Sorry I’ve been offline for a bit.
Here is a this-and-that post regarding various developments in social capital.
- The Corporation for National and Community Service (CNCS) has a wonderful new revamped site on Volunteering in America. They also headlined findings from the Current Population Survey data in 2008 on volunteering and civic engagement showing volunteering remaining steady in 2008 and “[t]he number of people who worked with their neighbors to fix a community problem rose by 31 percent, from 15.2 million in 2007 to 19.9 million in 2008″, a remarkable increase in a year, which CNCS attributes to the Obama Administration’s United We Serve initiative and Serve.gov website.
- The National Conference on Citizenship (NCoC) is releasing a new report “Civic Health and Hard Times” on September 9, 2009 at their annual conference on the “Opportunity Cost of Civic Engagement“. Stay tuned for the findings. We have some active research in this area on the impact of individual and aggregate economic hardship on levels of civic engagement which we have not published yet; a description of some of the literature in this area can be found in this earlier post.
- Various sites have blogged (here or here) or described an interesting conference in late July at Tufts (The Obama Administration’s Civic Agenda After Six Months), organized by Peter Levine at Tufts, and bringing together some scholars on civic engagement (including my HKS colleagues Archon Fung and Marshall Ganz) with folks from the Obama Administration (like Allen Solomont from CNCS) trying to set an agenda for the Obama Administration.

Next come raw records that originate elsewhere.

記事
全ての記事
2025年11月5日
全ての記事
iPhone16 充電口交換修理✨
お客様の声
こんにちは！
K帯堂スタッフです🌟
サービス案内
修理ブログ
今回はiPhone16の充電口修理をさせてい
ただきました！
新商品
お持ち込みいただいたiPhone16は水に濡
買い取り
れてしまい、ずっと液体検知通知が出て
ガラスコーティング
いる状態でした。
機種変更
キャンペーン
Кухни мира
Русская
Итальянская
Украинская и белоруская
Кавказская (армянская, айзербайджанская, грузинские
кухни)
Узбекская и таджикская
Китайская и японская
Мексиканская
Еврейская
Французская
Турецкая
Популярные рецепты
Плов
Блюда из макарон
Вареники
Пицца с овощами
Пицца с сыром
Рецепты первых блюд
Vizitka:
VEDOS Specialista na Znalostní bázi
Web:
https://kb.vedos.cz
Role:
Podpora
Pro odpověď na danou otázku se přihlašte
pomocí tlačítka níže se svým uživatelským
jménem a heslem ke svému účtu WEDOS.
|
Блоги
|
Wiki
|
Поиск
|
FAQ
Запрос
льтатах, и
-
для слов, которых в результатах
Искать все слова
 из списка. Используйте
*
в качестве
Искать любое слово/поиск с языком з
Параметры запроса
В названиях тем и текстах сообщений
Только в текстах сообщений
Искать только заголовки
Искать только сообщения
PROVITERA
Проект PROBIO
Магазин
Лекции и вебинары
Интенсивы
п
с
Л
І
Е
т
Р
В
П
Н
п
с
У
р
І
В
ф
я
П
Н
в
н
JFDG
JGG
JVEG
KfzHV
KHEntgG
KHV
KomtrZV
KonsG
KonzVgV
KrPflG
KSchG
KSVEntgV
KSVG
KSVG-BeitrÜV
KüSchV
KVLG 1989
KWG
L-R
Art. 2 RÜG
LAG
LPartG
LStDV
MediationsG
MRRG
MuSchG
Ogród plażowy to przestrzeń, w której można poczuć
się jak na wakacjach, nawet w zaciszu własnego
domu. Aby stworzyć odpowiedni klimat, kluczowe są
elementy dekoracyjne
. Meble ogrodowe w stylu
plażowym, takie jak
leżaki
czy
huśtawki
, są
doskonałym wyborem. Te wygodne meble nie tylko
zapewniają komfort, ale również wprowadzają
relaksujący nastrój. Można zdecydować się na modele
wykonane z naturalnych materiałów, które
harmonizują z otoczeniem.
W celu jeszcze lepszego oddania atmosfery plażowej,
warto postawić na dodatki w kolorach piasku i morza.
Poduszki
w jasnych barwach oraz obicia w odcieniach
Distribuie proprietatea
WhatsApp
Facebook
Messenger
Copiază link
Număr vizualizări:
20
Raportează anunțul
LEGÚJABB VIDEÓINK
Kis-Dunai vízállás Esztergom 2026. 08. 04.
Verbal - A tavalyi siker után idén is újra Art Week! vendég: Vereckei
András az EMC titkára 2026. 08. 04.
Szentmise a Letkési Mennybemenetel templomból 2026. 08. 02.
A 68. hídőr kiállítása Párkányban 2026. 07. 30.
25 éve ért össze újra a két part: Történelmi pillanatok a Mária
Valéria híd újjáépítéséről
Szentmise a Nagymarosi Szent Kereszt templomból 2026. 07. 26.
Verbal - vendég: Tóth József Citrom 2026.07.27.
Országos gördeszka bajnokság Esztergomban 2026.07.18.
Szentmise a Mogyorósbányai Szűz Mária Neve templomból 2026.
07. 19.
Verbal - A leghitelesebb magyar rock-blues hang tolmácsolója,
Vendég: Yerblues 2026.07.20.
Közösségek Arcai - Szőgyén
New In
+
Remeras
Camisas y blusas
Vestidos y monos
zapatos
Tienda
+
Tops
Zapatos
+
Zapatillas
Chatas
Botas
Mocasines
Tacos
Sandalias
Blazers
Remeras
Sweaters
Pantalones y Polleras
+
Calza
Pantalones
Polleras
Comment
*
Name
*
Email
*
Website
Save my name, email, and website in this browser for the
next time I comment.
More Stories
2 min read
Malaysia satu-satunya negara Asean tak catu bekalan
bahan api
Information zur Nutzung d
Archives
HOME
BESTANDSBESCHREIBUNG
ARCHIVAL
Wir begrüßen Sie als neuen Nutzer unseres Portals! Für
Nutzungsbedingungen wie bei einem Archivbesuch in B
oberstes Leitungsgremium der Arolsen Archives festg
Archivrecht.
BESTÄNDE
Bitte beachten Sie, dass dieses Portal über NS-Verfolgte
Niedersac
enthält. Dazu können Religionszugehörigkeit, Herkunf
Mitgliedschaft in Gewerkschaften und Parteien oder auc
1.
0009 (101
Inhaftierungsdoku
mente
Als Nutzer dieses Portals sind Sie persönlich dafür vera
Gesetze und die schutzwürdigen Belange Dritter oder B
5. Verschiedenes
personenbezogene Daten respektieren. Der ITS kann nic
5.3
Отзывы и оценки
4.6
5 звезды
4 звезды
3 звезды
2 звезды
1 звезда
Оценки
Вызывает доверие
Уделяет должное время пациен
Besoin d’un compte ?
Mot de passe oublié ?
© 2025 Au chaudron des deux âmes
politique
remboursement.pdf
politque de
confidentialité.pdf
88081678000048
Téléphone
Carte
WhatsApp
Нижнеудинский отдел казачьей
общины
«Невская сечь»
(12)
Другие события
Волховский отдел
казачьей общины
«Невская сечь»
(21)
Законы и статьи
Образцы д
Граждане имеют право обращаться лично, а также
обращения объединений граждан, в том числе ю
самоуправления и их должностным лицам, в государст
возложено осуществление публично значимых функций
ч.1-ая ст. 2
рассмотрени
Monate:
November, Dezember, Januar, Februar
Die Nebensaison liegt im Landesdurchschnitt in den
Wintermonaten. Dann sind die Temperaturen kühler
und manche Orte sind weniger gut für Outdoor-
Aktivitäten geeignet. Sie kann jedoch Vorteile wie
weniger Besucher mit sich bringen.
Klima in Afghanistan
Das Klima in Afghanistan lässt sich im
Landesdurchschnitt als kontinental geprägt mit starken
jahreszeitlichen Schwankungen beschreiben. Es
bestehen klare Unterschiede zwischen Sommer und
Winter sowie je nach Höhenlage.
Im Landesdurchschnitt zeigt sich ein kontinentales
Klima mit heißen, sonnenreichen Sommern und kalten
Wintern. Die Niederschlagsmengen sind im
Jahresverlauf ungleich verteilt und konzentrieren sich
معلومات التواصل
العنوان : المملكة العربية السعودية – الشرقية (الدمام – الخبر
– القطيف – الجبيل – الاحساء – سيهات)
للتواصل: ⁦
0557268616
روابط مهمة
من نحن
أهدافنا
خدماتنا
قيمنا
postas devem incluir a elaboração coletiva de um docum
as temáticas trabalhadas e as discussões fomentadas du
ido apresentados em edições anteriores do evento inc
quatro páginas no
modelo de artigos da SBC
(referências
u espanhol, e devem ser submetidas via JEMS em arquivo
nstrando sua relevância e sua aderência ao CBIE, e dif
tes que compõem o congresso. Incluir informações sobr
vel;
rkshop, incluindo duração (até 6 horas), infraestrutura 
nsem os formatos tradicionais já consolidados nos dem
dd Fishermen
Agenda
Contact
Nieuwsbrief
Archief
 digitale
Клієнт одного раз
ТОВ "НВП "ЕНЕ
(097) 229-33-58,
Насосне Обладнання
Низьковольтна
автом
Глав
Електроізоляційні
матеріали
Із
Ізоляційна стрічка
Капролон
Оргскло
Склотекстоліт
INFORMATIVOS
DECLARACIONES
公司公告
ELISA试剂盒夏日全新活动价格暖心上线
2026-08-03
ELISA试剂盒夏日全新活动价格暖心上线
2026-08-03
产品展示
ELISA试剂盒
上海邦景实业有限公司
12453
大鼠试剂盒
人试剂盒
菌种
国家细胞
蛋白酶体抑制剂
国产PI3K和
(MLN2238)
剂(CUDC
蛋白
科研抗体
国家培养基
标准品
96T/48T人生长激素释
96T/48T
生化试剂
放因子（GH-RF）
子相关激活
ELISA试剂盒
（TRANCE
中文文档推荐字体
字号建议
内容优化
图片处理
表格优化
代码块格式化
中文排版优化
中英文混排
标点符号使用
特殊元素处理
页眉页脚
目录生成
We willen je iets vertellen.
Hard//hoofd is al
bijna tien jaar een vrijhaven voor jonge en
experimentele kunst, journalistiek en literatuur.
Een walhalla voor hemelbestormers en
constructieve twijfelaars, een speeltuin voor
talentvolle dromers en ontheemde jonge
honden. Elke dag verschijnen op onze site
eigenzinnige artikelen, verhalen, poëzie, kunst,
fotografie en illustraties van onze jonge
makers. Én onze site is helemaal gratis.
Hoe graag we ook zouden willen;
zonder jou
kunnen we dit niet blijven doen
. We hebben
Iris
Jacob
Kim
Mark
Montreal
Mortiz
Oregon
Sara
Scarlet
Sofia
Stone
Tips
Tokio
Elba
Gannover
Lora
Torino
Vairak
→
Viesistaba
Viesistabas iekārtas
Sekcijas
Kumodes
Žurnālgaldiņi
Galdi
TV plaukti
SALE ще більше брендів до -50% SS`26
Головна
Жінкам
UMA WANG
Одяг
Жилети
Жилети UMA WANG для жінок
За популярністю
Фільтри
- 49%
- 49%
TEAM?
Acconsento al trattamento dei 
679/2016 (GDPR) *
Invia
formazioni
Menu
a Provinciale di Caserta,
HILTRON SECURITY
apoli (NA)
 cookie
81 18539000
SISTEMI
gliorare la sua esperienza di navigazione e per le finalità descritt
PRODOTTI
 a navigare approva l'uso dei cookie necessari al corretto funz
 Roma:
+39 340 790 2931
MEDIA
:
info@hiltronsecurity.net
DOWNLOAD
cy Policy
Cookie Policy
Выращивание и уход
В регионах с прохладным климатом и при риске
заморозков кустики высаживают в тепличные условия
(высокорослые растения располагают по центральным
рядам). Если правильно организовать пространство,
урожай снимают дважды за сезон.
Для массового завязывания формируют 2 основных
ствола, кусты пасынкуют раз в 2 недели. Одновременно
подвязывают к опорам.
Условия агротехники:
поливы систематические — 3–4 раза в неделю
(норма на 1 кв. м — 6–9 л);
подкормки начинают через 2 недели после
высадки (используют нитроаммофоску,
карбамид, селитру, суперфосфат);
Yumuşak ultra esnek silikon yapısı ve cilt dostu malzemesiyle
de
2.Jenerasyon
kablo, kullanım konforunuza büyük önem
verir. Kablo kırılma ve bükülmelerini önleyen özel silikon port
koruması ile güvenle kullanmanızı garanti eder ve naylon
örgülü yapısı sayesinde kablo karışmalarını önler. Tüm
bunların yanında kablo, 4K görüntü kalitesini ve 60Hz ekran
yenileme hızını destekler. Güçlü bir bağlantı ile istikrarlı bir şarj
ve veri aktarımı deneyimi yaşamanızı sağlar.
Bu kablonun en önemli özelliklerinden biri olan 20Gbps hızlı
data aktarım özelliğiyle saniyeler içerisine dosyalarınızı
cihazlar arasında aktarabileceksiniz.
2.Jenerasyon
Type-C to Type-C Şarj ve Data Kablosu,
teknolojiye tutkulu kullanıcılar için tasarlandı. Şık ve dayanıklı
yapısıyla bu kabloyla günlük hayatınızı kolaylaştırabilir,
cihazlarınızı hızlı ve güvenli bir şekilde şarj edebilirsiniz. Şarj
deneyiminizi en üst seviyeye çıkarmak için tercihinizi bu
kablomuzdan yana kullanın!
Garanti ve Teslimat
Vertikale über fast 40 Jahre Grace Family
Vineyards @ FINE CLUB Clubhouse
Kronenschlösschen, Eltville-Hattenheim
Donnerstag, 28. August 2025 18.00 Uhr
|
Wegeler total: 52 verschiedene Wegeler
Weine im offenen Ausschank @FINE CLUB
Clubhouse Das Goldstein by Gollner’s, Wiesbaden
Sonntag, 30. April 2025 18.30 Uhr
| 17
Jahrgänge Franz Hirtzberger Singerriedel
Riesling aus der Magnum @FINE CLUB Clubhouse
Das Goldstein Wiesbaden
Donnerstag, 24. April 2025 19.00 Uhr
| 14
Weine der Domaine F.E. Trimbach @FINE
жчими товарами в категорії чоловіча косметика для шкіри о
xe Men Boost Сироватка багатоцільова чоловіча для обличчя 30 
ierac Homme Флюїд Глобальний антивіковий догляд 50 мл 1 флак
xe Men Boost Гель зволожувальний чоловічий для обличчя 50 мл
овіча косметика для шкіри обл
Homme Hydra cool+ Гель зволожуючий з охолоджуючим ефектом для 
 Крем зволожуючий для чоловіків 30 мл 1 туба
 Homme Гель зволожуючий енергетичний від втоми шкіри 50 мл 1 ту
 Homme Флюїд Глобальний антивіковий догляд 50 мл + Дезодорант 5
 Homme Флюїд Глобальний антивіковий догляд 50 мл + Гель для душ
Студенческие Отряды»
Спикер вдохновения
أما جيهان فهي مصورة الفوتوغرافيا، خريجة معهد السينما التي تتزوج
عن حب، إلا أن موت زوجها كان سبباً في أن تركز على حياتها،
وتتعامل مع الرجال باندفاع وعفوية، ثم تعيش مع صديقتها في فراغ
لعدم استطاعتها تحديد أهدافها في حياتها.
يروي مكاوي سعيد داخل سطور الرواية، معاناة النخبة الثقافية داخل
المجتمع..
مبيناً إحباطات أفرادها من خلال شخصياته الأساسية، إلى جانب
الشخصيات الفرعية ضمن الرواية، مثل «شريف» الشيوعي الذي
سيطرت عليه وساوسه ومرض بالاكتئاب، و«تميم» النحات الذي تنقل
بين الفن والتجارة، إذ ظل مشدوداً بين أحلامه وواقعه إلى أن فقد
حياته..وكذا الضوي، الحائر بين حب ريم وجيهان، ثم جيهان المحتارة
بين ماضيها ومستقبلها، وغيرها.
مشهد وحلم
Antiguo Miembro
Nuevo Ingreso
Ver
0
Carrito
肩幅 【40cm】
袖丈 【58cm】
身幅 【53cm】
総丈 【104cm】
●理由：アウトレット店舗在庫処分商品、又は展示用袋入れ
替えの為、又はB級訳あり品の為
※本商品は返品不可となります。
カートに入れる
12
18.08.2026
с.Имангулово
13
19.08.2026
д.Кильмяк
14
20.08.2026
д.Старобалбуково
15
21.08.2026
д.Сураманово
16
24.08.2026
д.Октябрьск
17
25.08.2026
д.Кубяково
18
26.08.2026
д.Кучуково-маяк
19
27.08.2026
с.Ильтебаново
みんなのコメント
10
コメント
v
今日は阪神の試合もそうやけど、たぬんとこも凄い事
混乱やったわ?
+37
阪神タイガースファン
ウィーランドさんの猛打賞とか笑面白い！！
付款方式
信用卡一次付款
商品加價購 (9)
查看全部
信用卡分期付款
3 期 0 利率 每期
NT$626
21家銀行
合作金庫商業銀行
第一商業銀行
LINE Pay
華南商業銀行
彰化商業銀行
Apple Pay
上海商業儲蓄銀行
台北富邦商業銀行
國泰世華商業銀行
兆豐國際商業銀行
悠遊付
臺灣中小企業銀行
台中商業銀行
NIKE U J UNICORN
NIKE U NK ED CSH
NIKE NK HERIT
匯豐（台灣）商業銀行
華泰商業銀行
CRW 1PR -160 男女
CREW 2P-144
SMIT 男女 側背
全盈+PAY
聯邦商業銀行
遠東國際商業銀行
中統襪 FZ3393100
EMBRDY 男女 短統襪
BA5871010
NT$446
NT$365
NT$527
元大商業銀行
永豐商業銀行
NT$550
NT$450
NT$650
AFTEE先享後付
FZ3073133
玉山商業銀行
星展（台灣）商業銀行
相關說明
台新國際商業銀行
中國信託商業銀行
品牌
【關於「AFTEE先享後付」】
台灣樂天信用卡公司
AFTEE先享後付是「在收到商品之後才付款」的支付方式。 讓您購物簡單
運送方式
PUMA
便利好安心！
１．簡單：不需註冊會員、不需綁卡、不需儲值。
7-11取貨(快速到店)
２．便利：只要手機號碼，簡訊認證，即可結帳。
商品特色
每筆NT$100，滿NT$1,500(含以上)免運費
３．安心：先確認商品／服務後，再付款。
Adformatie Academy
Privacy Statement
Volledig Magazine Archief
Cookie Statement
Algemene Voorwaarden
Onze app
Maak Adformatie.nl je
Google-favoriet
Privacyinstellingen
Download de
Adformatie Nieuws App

- Also in early August was the Strengthening Our Nation’s Democracy II conference in DC (organized by Demos. AmericaSpeaks and Everyday Democracy). See descriptions of the content here.
- And BTW, my colleague Robert Putnam was quoted in a Forbes article entitled “Loneliness Can Kill You” about the research of University of Chicago neuroscientist and physiologist, John T. Cacioppo.